> [Aim of the exercise]
Please transcribe exactly the lines from the first line of the records below through the line containing "понимании этого слова", including both, and omit all pictures.
┌─ Data provided
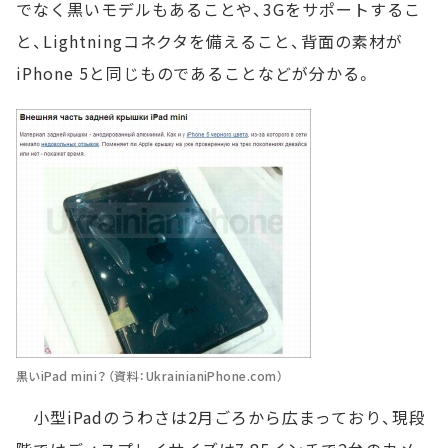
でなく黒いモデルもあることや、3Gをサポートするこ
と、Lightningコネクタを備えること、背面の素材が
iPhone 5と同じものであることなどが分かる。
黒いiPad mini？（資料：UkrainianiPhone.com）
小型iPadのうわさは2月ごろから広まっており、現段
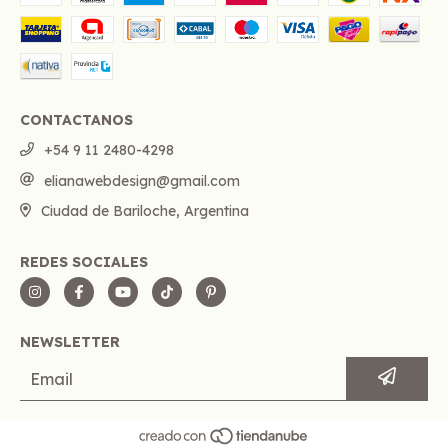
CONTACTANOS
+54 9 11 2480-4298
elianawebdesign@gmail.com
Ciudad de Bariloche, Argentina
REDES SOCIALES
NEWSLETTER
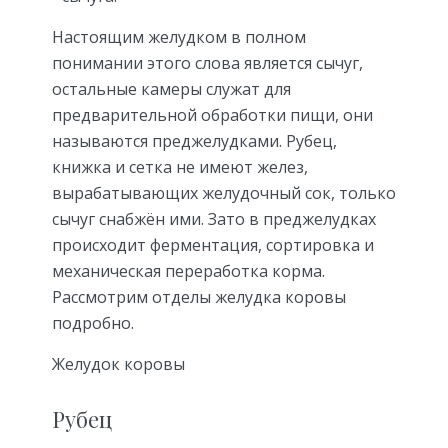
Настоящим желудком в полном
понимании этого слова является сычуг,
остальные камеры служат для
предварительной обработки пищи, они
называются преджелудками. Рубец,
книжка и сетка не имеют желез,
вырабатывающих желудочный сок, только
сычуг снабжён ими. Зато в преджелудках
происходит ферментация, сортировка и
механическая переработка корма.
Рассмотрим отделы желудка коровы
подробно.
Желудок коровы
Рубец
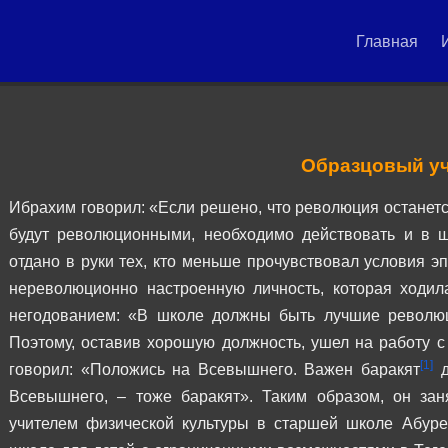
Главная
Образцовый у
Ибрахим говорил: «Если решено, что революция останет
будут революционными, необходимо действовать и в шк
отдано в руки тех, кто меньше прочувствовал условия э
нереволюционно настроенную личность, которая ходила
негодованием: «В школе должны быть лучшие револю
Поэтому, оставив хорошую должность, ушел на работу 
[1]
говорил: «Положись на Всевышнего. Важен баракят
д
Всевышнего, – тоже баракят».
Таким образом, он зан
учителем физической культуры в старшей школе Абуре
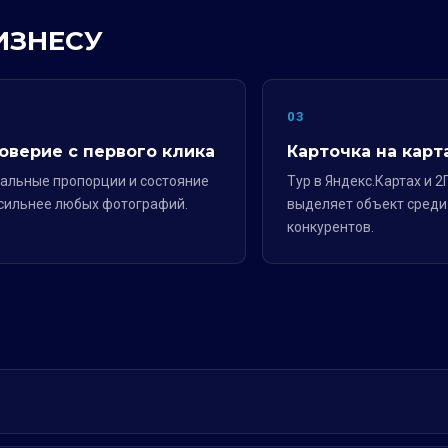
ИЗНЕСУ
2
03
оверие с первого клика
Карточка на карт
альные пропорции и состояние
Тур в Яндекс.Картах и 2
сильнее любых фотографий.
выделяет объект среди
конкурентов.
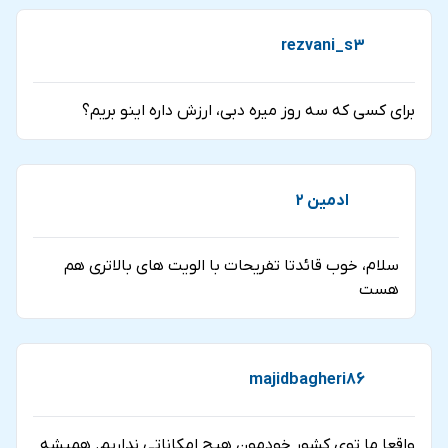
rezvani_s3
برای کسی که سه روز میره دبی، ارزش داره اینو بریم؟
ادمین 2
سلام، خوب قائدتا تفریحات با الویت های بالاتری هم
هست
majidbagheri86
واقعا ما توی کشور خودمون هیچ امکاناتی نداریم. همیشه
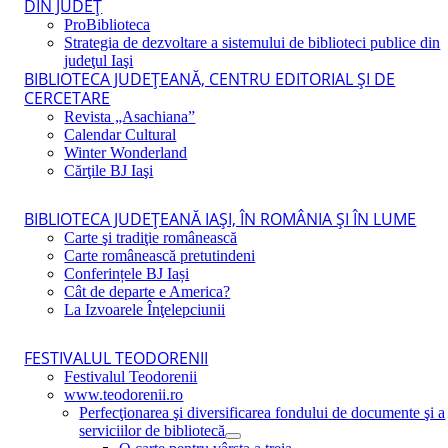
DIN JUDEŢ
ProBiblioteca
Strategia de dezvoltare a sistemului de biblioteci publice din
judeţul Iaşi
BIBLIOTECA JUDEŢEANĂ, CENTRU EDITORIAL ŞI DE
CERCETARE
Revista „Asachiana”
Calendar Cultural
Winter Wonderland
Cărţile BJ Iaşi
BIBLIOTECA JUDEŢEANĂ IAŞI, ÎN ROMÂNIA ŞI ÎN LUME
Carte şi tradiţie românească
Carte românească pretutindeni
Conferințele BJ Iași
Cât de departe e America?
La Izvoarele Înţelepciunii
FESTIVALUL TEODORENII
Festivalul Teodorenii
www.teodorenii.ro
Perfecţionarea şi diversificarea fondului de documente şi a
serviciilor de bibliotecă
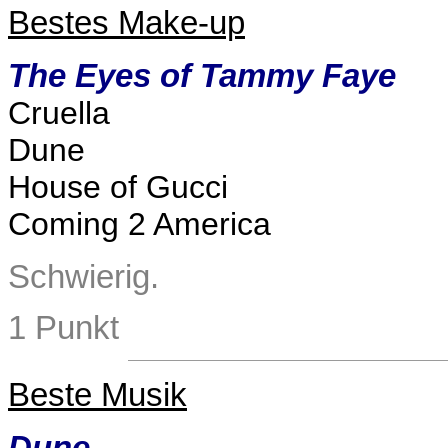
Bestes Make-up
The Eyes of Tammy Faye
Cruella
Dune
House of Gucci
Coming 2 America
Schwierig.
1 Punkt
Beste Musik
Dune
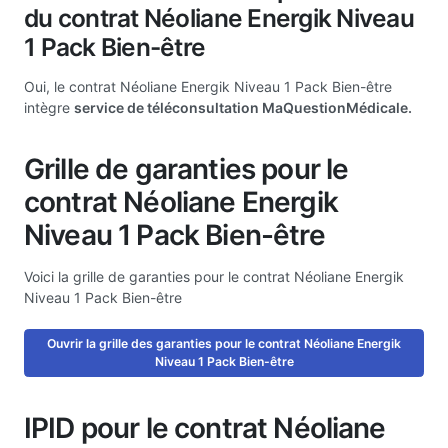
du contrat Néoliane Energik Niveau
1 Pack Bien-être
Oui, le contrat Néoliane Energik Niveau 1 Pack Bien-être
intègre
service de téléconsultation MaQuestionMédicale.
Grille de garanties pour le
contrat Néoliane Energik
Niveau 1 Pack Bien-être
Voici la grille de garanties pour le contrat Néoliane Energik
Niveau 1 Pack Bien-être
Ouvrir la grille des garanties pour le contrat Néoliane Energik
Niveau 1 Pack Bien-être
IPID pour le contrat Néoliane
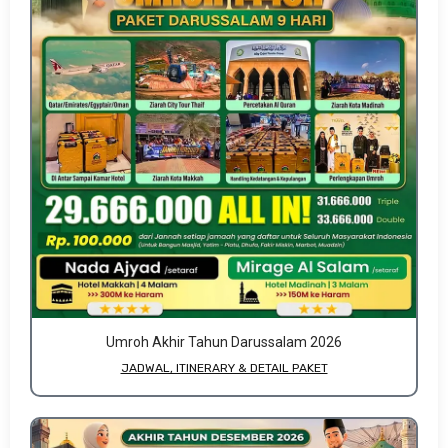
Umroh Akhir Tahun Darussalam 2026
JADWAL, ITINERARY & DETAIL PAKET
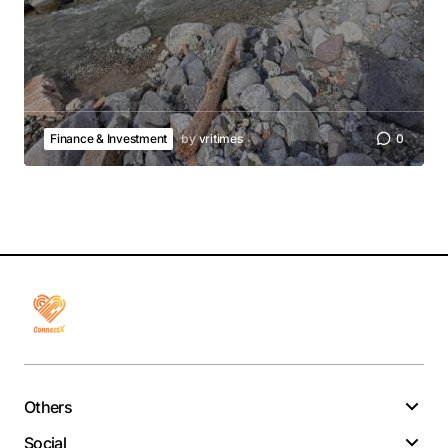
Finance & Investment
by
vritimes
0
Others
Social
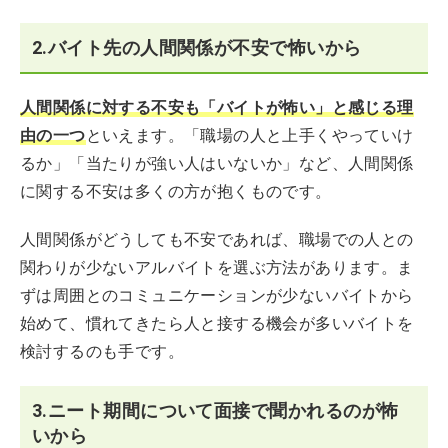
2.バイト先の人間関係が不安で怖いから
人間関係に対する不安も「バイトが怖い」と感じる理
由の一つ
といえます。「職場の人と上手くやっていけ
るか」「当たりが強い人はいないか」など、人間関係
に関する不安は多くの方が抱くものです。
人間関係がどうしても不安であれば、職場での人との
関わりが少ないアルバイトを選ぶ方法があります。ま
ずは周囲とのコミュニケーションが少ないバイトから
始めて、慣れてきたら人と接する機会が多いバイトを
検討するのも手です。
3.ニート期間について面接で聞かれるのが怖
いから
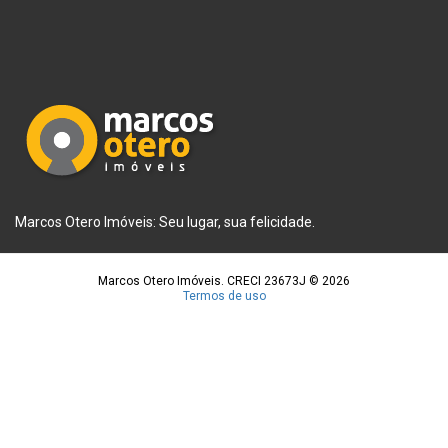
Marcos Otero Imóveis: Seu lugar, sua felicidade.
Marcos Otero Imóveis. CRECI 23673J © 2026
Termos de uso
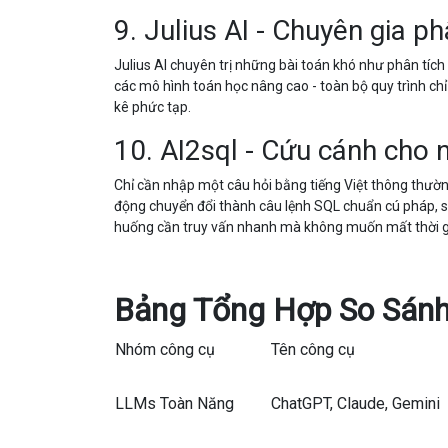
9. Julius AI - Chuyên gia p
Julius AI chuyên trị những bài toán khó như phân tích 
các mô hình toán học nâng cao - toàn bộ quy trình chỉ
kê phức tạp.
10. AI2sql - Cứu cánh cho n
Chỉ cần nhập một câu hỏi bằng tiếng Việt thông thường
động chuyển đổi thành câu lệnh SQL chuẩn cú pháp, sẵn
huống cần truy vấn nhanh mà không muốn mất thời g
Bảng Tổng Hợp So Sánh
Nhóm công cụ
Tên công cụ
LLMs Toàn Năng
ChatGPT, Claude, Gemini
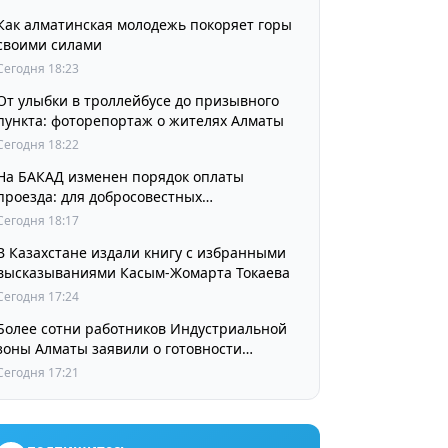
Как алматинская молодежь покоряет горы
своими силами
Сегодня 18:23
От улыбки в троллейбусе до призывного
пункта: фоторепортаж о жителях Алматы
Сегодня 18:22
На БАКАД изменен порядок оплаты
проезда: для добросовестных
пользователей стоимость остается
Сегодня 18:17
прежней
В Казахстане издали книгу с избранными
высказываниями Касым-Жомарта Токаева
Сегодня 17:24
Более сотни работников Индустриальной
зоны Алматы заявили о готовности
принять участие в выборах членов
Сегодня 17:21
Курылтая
└─
> [Output for this task]
でなく黒いモデルもあることや、3Gをサポートするこ
と、Lightningコネクタを備えること、背面の素材が
iPhone 5と同じものであることなどが分かる。
黒いiPad mini？（資料：UkrainianiPhone.com）
小型iPadのうわさは2月ごろから広まっており、現段
CONTACTANOS
+54 9 11 2480-4298
elianawebdesign@gmail.com
Ciudad de Bariloche, Argentina
REDES SOCIALES
NEWSLETTER
Настоящим желудком в полном
понимании этого слова является сычуг,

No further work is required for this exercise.